25th Mayor of New York City
- In office 1699–1700
- Preceded by: Johannes de Peyster
- Succeeded by: Isaac De Riemer

Personal details
- Born: January 16, 1670 New York, New York
- Died: 1724 (aged 53–54)
- Resting place: Poughkeepsie Rural Cemetery
- Spouses: ; Helena Byvanck ​ ​(m. 1691; died 1698)​ ; Maria De Peyster ​ ​(1699⁠–⁠1700)​ ; Elizabeth Wakeman ​ ​(after 1708)​
- Relations: Johannes de Peyster III (nephew)
- Parent(s): David Provost Sr. Catherine Laurens

= David Provost =

American politician

David Provost or David Provoost (January 16, 1670 – 1724) was the 25th mayor of New York City, serving his appointment to the position from 1699 to 1700.

==Early life==
David Provost was born at his family's Pearl Street home, near Fulton Street, in New York City, on January 16, 1670, to David Provost Sr. (1642-1720), one of New Amsterdam's Dutch burghers, and Tryntje "Catherine" (née Laurens) Provost (1650–1707).

==Career==
In 1699, David Provost was appointed Mayor. During his administration, two new market houses were erected, one at Coenties Slip and the other at the foot of Broad Street. A hospital-home for the poor was established. Public street cleaners were hired, and homeowners were directed to pave in front of their houses or face a fine of twenty shillings.

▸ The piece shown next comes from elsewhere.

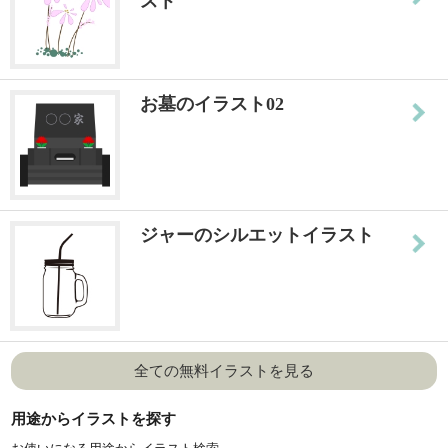
スト
お墓のイラスト02
ジャーのシルエットイラスト
全ての無料イラストを見る
用途からイラストを探す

The ferry to Long Island was contracted out for a term of seven years at a rent of one hundred and sixty-five pounds sterling per year. By the conditions of lease, the lessee was required to keep two large boats for corn and cattle, and two smaller boats for passengers. The city engaged to build a ferry-house on Nassau or Long Island, which the ferry operator was required to keep in repair.

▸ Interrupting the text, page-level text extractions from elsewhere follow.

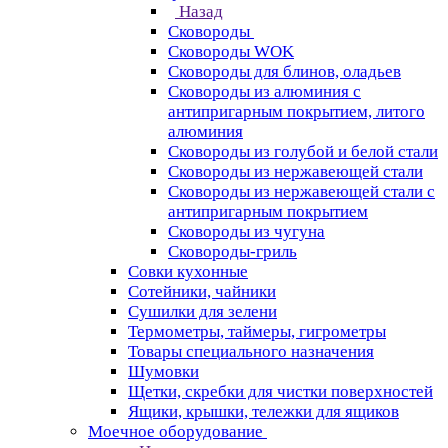
Назад
Сковороды
Сковороды WOK
Сковороды для блинов, оладьев
Сковороды из алюминия с
антипригарным покрытием, литого
алюминия
Сковороды из голубой и белой стали
Сковороды из нержавеющей стали
Сковороды из нержавеющей стали с
антипригарным покрытием
Сковороды из чугуна
Сковороды-гриль
Совки кухонные
Сотейники, чайники
Сушилки для зелени
Термометры, таймеры, гигрометры
Товары специального назначения
Шумовки
Щетки, скребки для чистки поверхностей
Ящики, крышки, тележки для ящиков
Моечное оборудование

In 1699, the firing of guns within New York City was strictly forbidden. A powder-house was ordered to be built for public use, and all persons were prohibited from keeping more than fifty pounds of powder in their house. A tax was levied on all flour and bread brought into the city. This tax, however, proved unpopular, and was annulled a few weeks later.

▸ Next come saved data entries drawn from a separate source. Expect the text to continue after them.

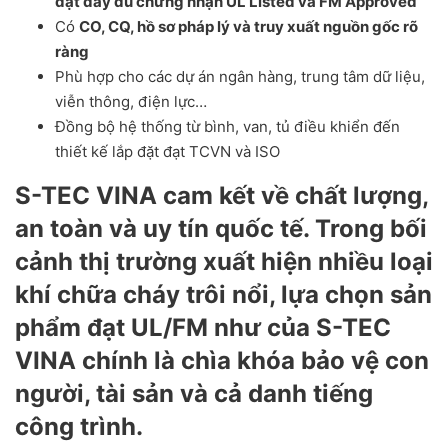
đạt đầy đủ chứng nhận UL Listed và FM Approved
Có
CO, CQ, hồ sơ pháp lý và truy xuất nguồn gốc rõ
ràng
Phù hợp cho các dự án ngân hàng, trung tâm dữ liệu,
viễn thông, điện lực…
Đồng bộ hệ thống từ bình, van, tủ điều khiển đến
thiết kế lắp đặt đạt TCVN và ISO
S-TEC VINA
cam kết về chất lượng,
an toàn và uy tín quốc tế
. Trong bối
cảnh thị trường xuất hiện nhiều loại
khí chữa cháy trôi nổi, lựa chọn sản
phẩm đạt
UL/FM như của S-TEC
VINA
chính là
chìa khóa bảo vệ con
người, tài sản và cả danh tiếng
công trình
.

Provost was succeeded in office by Isaac De Riemer in 1700. After his tenure as Mayor, Provost served for a time as alderman.

==Personal life==
On June 1, 1691, Provost married Helena Byvanck (d. 1698) of Albany. Together, they were the parents of:

- Belitje Provost (b. 1692), who married Henry Coens
- Catharina Provost (b. 1694), who married Abraham Van Wyck (1695–1756)
- David Provost III (b. 1695), who married Johanna Rynders.
- Helena Provost (b. 1698), who married Cornelius Santvoort (b. 1692)

After her death, married Maria De Peyster (1659–1700) on January 28, 1699, the sister of his predecessor as Mayor, Johannes de Peyster, widow of John Spratt. Her daughter, Maria Spratt (1693–1760) was married to James Alexander (1691–1756), Attorney General of New Jersey. After her death, he married for the third time on May 15, 1708, to Elizabeth Wakeman (b. 1657), widow of Albert Dinny, of Fairfield, Connecticut.

He died in 1724 and his will was probated on January 27, 1724.

==Legacy==
Provost Avenue in The Bronx, New York is named for him.